II. Eclesiastés 1:12-6:12. La vanidad de todas las cosas

(1) 1:12-18. La búsqueda de la sabiduría humana es en vano. El predicador comienza aquí las secciones “yo”, esto es que utiliza el pronombre de la primera persona singular. El predicador ha iniciado una investigación, cuyo resultado se declara.
(2) 2: 1-11. Los placeres son vanos. Este parece ser el primer punto de la investigación. Placeres, lujos y gran riqueza también demuestran ser vanidad.
(3) 2:12-23. La sabiduría y las riquezas son en vano. El segundo punto de la investigación del predicador.
(4) 2:24-3:15. Este parece ser el tercer punto de la investigación. Aun los esfuerzos humanos son vanos, y uno no puede siempre disfrutar del resultado de sus trabajos.
(5) 3:16-4:6. El cuarto punto es que en la tierra prevalecen la maldad y la opresión.
(6) 4:7-12. El quinto punto es que dos pueden tener más éxito en varios trabajos que uno solo.
(7) 4:13-16. El sexto punto es que la sabiduría y la pobreza son mejores que la necedad y las riquezas.
(8) 5:1-7. El séptimo punto consiste en consejos generales. El hombre debe guardar su responsabilidad y temer a Dios.
(9) 5:8-6:12. El propósito de esta sección es manifestar la vanidad de las riquezas. Desarrolla ciertos temas que ya anteriormente se habían presentado para alcanzar este fin.
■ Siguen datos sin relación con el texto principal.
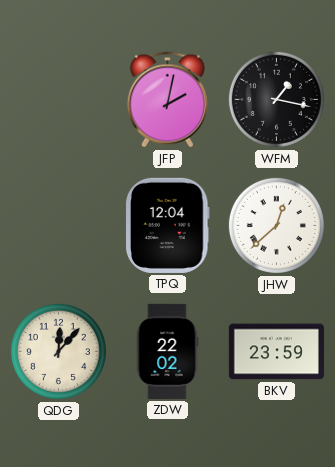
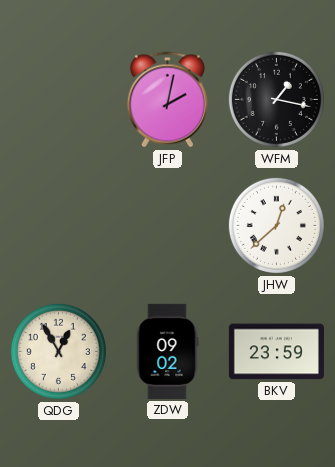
TPQ: 12:04 -> none
QDG: 12:07 -> 12:55
ZDW: 22:02 -> 09:02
III. Eclesiastés 7:1-12:7. Las palabras de sabiduría

(1) 7:1-14. Consejo práctico para una vida bien ordenada.
(2) 7:15-22. Todos los hombres son pecadores, pero la fortaleza del sabio reside en su sabiduría.
(3) 7:23-29. La conclusión de la investigación del predicador. El hombre es pecador: “Un hombre entre mil he hallado; mas mujer de todas estas nunca hallé”. Dios ha formado al hombre íntegro, “mas ellos buscaron muchas cuentas” (7:29).
(4) 8:1-8. Se debe respetar al rey.
(5) 8:9-17. Aunque parece como si el impío pudiera tener más suerte que un justo, aun así el predicador sabe que ante Dios, esto no es así.
(6) 9:1-10. Pensamientos sobre el orden y la administración del mundo.
(7) 9:11-10:3. Observaciones sobre la sabiduría y la necedad.
(8) 10:4-20. Comparación entre el sabio y el necio.
(9) 11:1-12:7. Varias observaciones prácticas.

IV. Eclesiastés 12:9-14. Epílogo

La conclusión. El hombre debe temer a Dios y guardar sus mandamientos.

NOTA DEL CAPITULO VEINTICINCO

1. Cf. también Megilla 7a; Shabbath 30, donde se dice expresamente que Salomón es el escritor.